Print the force at the winch (groundstation, in Newton) and at each tether segment:

julia> winch_force(kps)
471.70242280223385

julia> spring_forces(kps)
15-element Vector{Float64}:
 471.6945339755092
 471.690450982437
 471.6880774303635
 471.68627774821994
 471.68477542957345
 471.68345917403485
  95.87508612176553
 -58.70207142208335
 -50.06490404375146
 226.23422847228494
 215.8389386786939
 215.8389386786939
 226.23422847228494
 -58.70207142208335
  99.72953663093385

Some of the forces are negative which means the segments are getting compressed. This is acceptable for the kite itself (not for the tether).

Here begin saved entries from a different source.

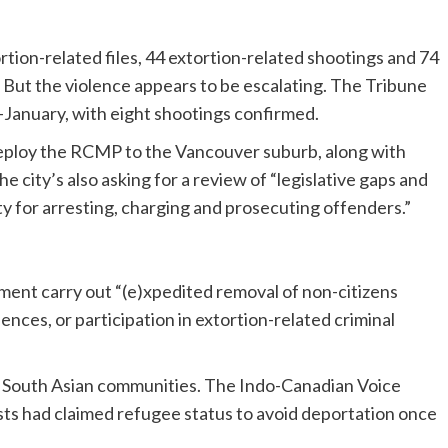
rtion-related files, 44 extortion-related shootings and 74
. But the violence appears to be escalating. The Tribune
-January, with eight shootings confirmed.
eploy the RCMP to the Vancouver suburb, along with
e city’s also asking for a review of “legislative gaps and
 for arresting, charging and prosecuting offenders.”
ent carry out “(e)xpedited removal of non-citizens
ences, or participation in extortion-related criminal
et South Asian communities. The Indo-Canadian Voice
ists had claimed refugee status to avoid deportation once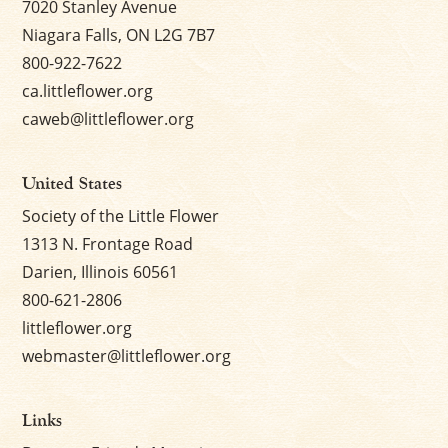
7020 Stanley Avenue
Niagara Falls, ON L2G 7B7
800-922-7622
ca.littleflower.org
caweb@littleflower.org
United States
Society of the Little Flower
1313 N. Frontage Road
Darien, Illinois 60561
800-621-2806
littleflower.org
webmaster@littleflower.org
Links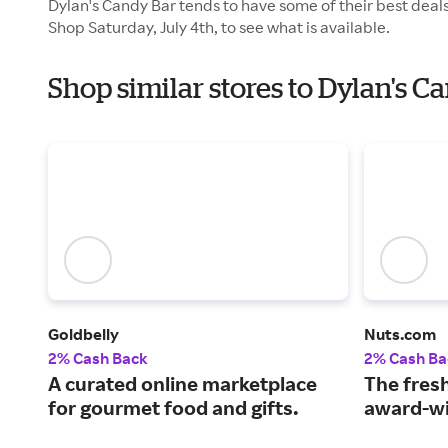
Dylan's Candy Bar tends to have some of their best deals
Shop Saturday, July 4th, to see what is available.
Shop similar stores to Dylan's 
Goldbelly
Nuts.com
2% Cash Back
2% Cash Ba
A curated online marketplace
The fresh
for gourmet food and gifts.
award-wi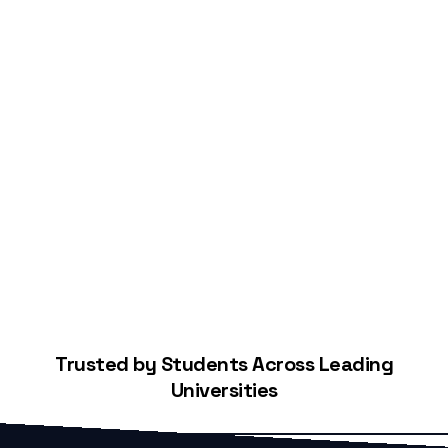
Start Building Your Credit
Trusted by Students Across Leading
Universities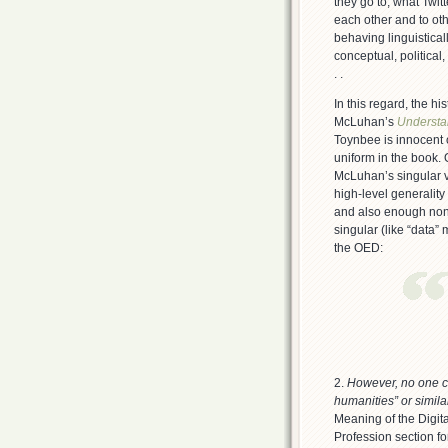
they go to, what Twit
each other and to oth
behaving linguistical
conceptual, political, 
. .
In this regard, the hi
McLuhan’s
Understa
Toynbee is innocent 
uniform in the book.
McLuhan’s singular v
high-level generality
and also enough non-s
singular (like “data” 
the OED:
2.
However, no one co
humanities” or simila
Meaning of the Digi
Profession section for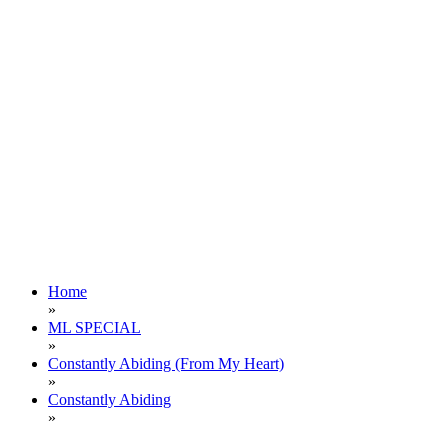
Home
»
ML SPECIAL
»
Constantly Abiding (From My Heart)
»
Constantly Abiding
»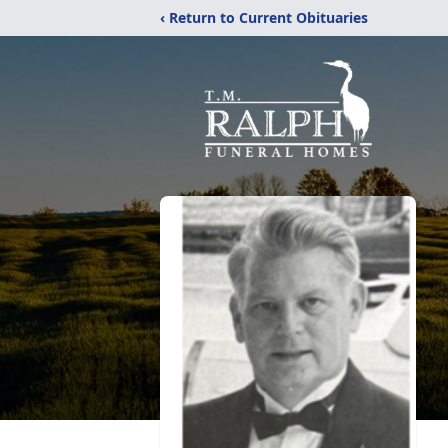
‹ Return to Current Obituaries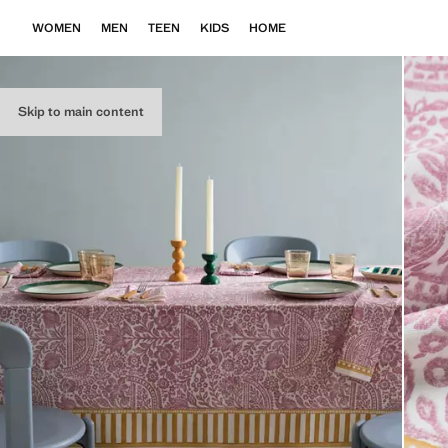
WOMEN
MEN
TEEN
KIDS
HOME
Skip to main content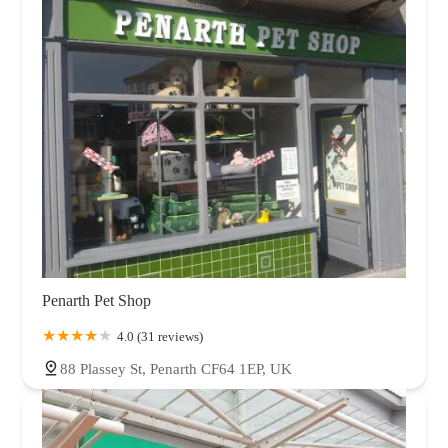
Penarth Pet Shop
4.0 (31 reviews)
88 Plassey St, Penarth CF64 1EP, UK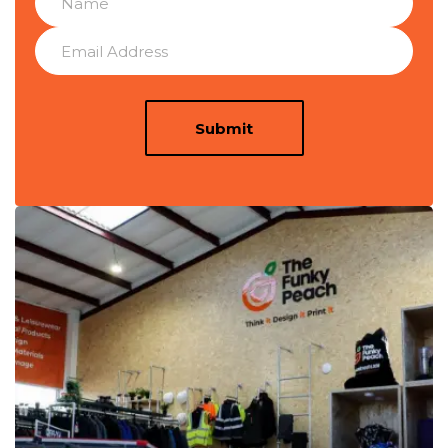
Submit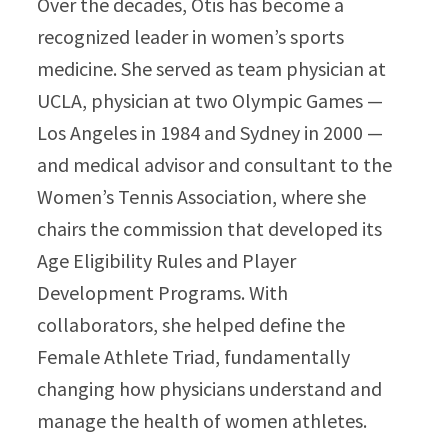
Over the decades, Otis has become a
recognized leader in women’s sports
medicine. She served as team physician at
UCLA, physician at two Olympic Games —
Los Angeles in 1984 and Sydney in 2000 —
and medical advisor and consultant to the
Women’s Tennis Association, where she
chairs the commission that developed its
Age Eligibility Rules and Player
Development Programs. With
collaborators, she helped define the
Female Athlete Triad, fundamentally
changing how physicians understand and
manage the health of women athletes.​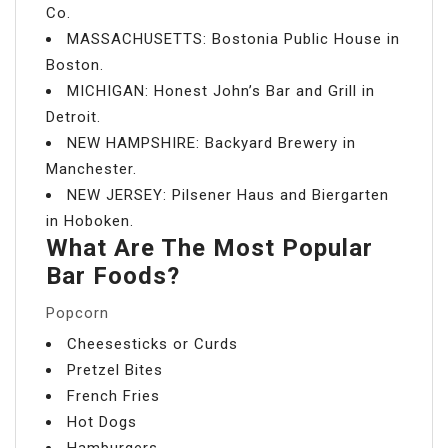
Co.
MASSACHUSETTS: Bostonia Public House in
Boston.
MICHIGAN: Honest John’s Bar and Grill in
Detroit.
NEW HAMPSHIRE: Backyard Brewery in
Manchester.
NEW JERSEY: Pilsener Haus and Biergarten
in Hoboken.
What Are The Most Popular
Bar Foods?
Popcorn
Cheesesticks or Curds
Pretzel Bites
French Fries
Hot Dogs
Hamburgers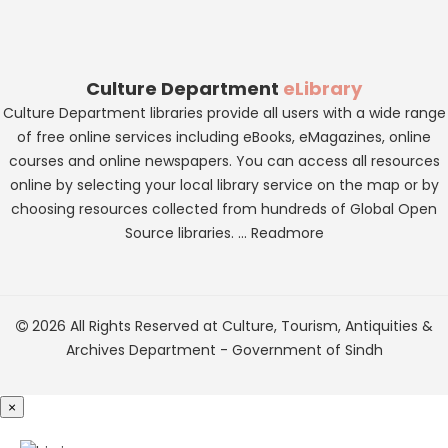
Culture Department
eLibrary
Culture Department libraries provide all users with a wide range
of free online services including eBooks, eMagazines, online
courses and online newspapers. You can access all resources
online by selecting your local library service on the map or by
choosing resources collected from hundreds of Global Open
Source libraries. ...
Readmore
2026 All Rights Reserved at
Culture, Tourism, Antiquities &
Archives Department
-
Government of Sindh
×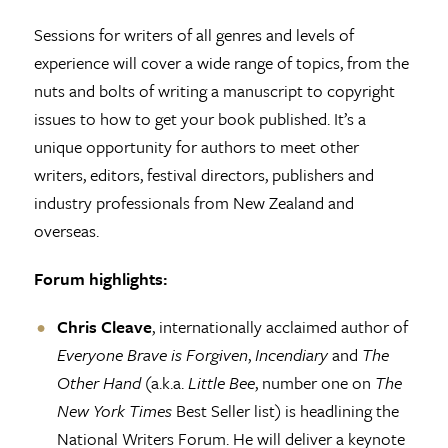
Sessions for writers of all genres and levels of
experience will cover a wide range of topics, from the
nuts and bolts of writing a manuscript to copyright
issues to how to get your book published. It’s a
unique opportunity for authors to meet other
writers, editors, festival directors, publishers and
industry professionals from New Zealand and
overseas.
Forum highlights:
Chris Cleave
, internationally acclaimed author of
Everyone Brave is Forgiven
,
Incendiary
and
The
Other Hand
(a.k.a.
Little Bee
, number one on
The
New York Times
Best Seller list) is headlining the
National Writers Forum. He will deliver a keynote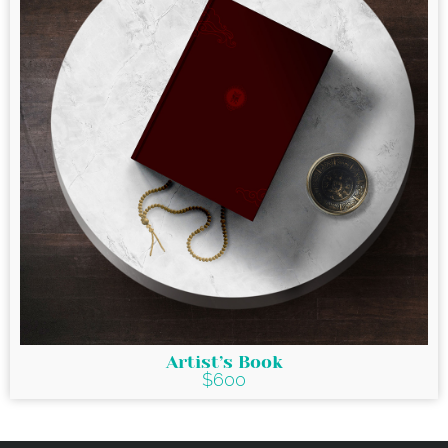
Artist’s Book
$600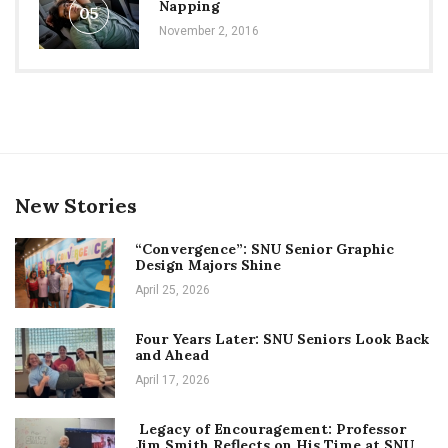
Napping
05
November 2, 2016
New Stories
“Convergence”: SNU Senior Graphic
Design Majors Shine
April 25, 2026
Four Years Later: SNU Seniors Look Back
and Ahead
April 17, 2026
Legacy of Encouragement: Professor
Jim Smith Reflects on His Time at SNU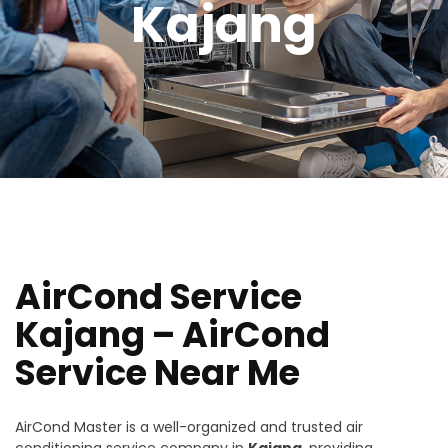
Kajang
AirCond Service
Kajang – AirCond
Service Near Me
AirCond Master is a well-organized and trusted air
conditioning service company in
Kajang
, providing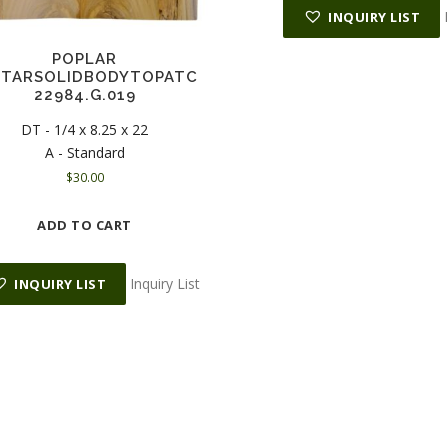
INQUIRY LIST
POPLAR
ITARSOLIDBODYTOPATC
22984.G.019
DT - 1/4 x 8.25 x 22
A - Standard
$
30.00
ADD TO CART
Inquiry List
INQUIRY LIST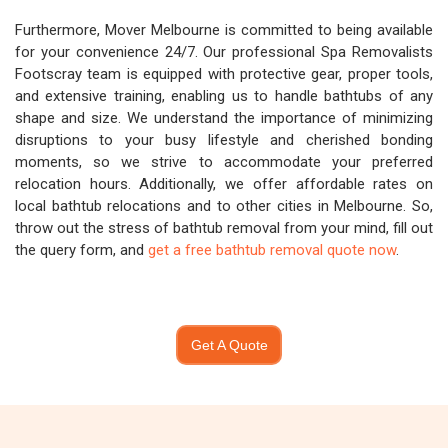
Furthermore, Mover Melbourne is committed to being available
for your convenience 24/7. Our professional Spa Removalists
Footscray team is equipped with protective gear, proper tools,
and extensive training, enabling us to handle bathtubs of any
shape and size. We understand the importance of minimizing
disruptions to your busy lifestyle and cherished bonding
moments, so we strive to accommodate your preferred
relocation hours. Additionally, we offer affordable rates on
local bathtub relocations and to other cities in Melbourne. So,
throw out the stress of bathtub removal from your mind, fill out
the query form, and
get a free bathtub removal quote now
.
Get A Quote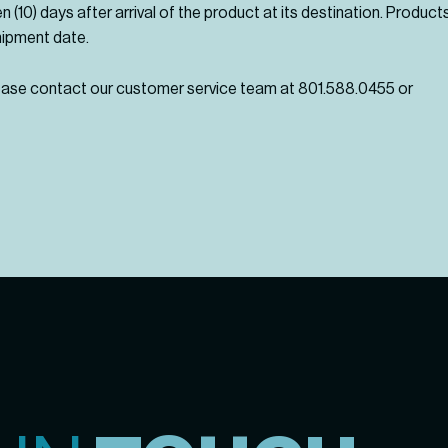
en (10) days after arrival of the product at its destination. Produ
hipment date.
lease contact our customer service team at 801.588.0455 or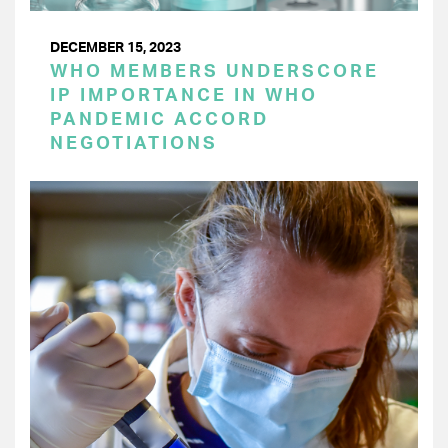
DECEMBER 15, 2023
WHO MEMBERS UNDERSCORE
IP IMPORTANCE IN WHO
PANDEMIC ACCORD
NEGOTIATIONS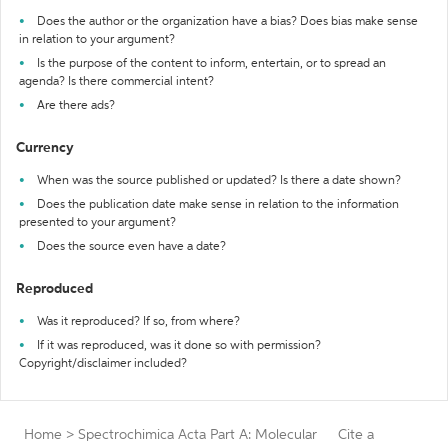
Does the author or the organization have a bias? Does bias make sense
in relation to your argument?
Is the purpose of the content to inform, entertain, or to spread an
agenda? Is there commercial intent?
Are there ads?
Currency
When was the source published or updated? Is there a date shown?
Does the publication date make sense in relation to the information
presented to your argument?
Does the source even have a date?
Reproduced
Was it reproduced? If so, from where?
If it was reproduced, was it done so with permission?
Copyright/disclaimer included?
Home
>
Spectrochimica Acta Part A: Molecular
Cite a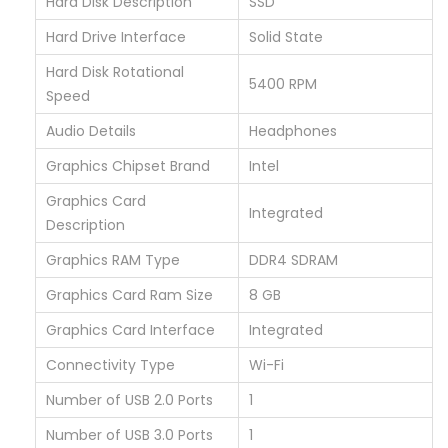
Hard Disk Description
‎SSD
E
N
Hard Drive Interface
‎Solid State
/
Hard Disk Rotational
‎5400 RPM
8
Speed
G
Audio Details
‎Headphones
B
Graphics Chipset Brand
‎Intel
R
Graphics Card
A
‎Integrated
Description
M
/
Graphics RAM Type
‎DDR4 SDRAM
2
Graphics Card Ram Size
‎8 GB
5
Graphics Card Interface
‎Integrated
6
Connectivity Type
‎Wi-Fi
G
B
Number of USB 2.0 Ports
‎1
q
Number of USB 3.0 Ports
‎1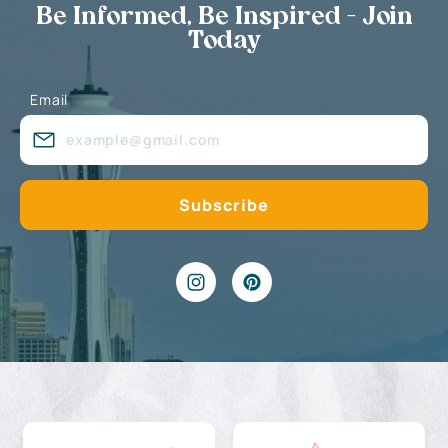
Be Informed, Be Inspired - Join
Today
Email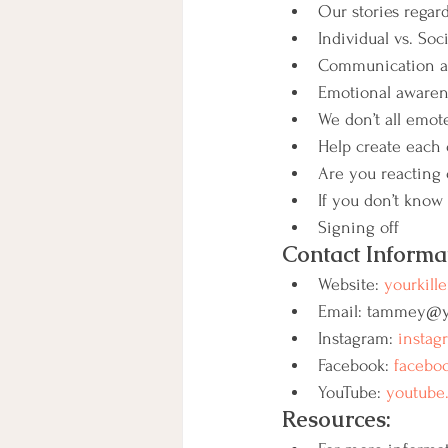
Our stories regard
Individual vs. Soci
Communication an
Emotional awaren
We don’t all emo
Help create each o
Are you reacting 
If you don’t know 
Signing off
Contact Informa
Website: 
yourkille
Email: tammey@yo
Instagram: 
instag
Facebook: 
faceboo
YouTube: 
youtube.
Resources:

Print the lift and drag forces of the kite (in Newton) and the lift-over-drag ratio:

julia> lift, drag = lift_drag(kps)
(382.18880762331327, 117.58827293691883)

julia> lift_over_drag(kps)
3.250228939312184

Print the wind speed vector at the kite:

julia> v_wind_kite(kps)
3-element StaticArrays.MVector{3, Float64} with indices SOneTo(3):
 12.542508333667467
  0.0
  0.0

Example of reeling out the tether

include("examples/reel_out_4p.jl")

Reel out 4p model

In this example, we first keep the tether length constant and at 15 s start to reel out the winch with an acceleration of 0.1 m/s². At a set speed below 2.2 m/s the brake of the winch is active, therefore the "jump" in the v_reelout at the beginning of the reel-out phase.

It is not a real jump, but a high acceleration compared to the acceleration afterward.